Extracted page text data
-*-*-

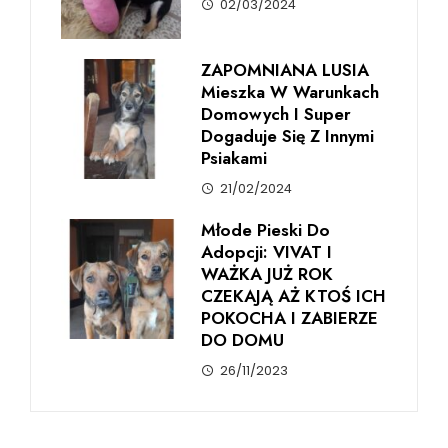
02/03/2024
ZAPOMNIANA LUSIA
Mieszka W Warunkach
Domowych I Super
Dogaduje Się Z Innymi
Psiakami
21/02/2024
Młode Pieski Do
Adopcji: VIVAT I
WAŻKA JUŻ ROK
CZEKAJĄ AŻ KTOŚ ICH
POKOCHA I ZABIERZE
DO DOMU
26/11/2023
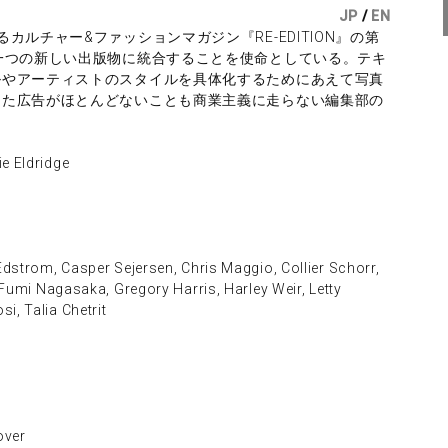
JP
/
EN
ルチャー&ファッションマガジン『RE-EDITION』の第
一つの新しい出版物に統合することを使命としている。テキ
ルやアーティストのスタイルを具体化するためにあえて写真
また広告がほとんどないことも商業主義に走らない編集部の
ldridge
om, Casper Sejersen, Chris Maggio, Collier Schorr,
, Fumi Nagasaka, Gregory Harris, Harley Weir, Letty
i, Talia Chetrit
ver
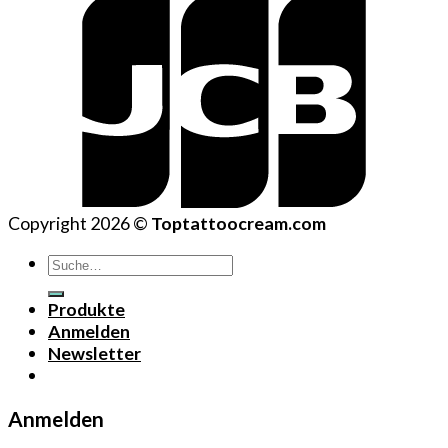
Copyright 2026 ©
Toptattoocream.com
Suche
nach:
Produkte
Anmelden
Newsletter
Anmelden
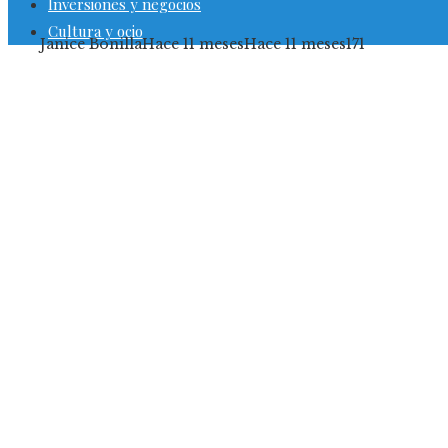
Inversiones y negocios
Cultura y ocio
Janice Bonilla
Hace 11 meses
Hace 11 meses
171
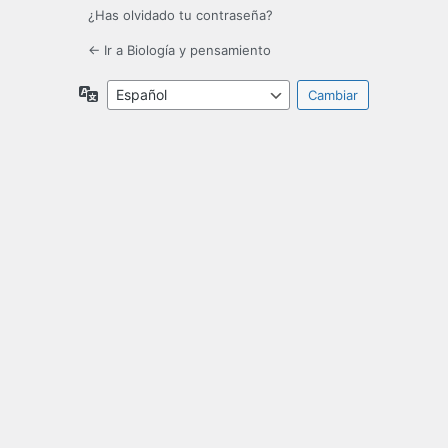
¿Has olvidado tu contraseña?
← Ir a Biología y pensamiento
Idioma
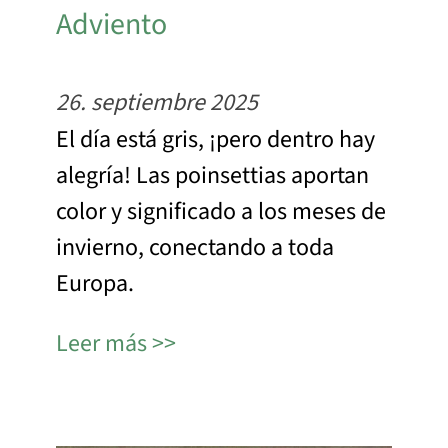
Adviento
26. septiembre 2025
El día está gris, ¡pero dentro hay
alegría! Las poinsettias aportan
color y significado a los meses de
invierno, conectando a toda
Europa.
Leer más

-*-*-

** Action item **
Copy the records exactly. Skip any pictures.

** Solution to this exercise **
02/03/2024
ZAPOMNIANA LUSIA
Mieszka W Warunkach
Domowych I Super
Dogaduje Się Z Innymi
Psiakami
21/02/2024
Młode Pieski Do
Adopcji: VIVAT I
WAŻKA JUŻ ROK
CZEKAJĄ AŻ KTOŚ ICH
POKOCHA I ZABIERZE
DO DOMU
26/11/2023
JP
/
EN
ルチャー&ファッションマガジン『RE-EDITION』の第
一つの新しい出版物に統合することを使命としている。テキ
ルやアーティストのスタイルを具体化するためにあえて写真
また広告がほとんどないことも商業主義に走らない編集部の
ldridge
om, Casper Sejersen, Chris Maggio, Collier Schorr,
, Fumi Nagasaka, Gregory Harris, Harley Weir, Letty
i, Talia Chetrit
ver
Copyright 2026 ©
Toptattoocream.com
Suche
nach:
Produkte
Anmelden
Newsletter
Anmelden
Inversiones y negocios
Cultura y ocio
Janice Bonilla
Hace 11 meses
Hace 11 meses
171
¿Has olvidado tu contraseña?
← Ir a Biología y pensamiento
Idioma
Adviento
26. septiembre 2025
El día está gris, ¡pero dentro hay
alegría! Las poinsettias aportan
color y significado a los meses de
invierno, conectando a toda
Europa.
Leer más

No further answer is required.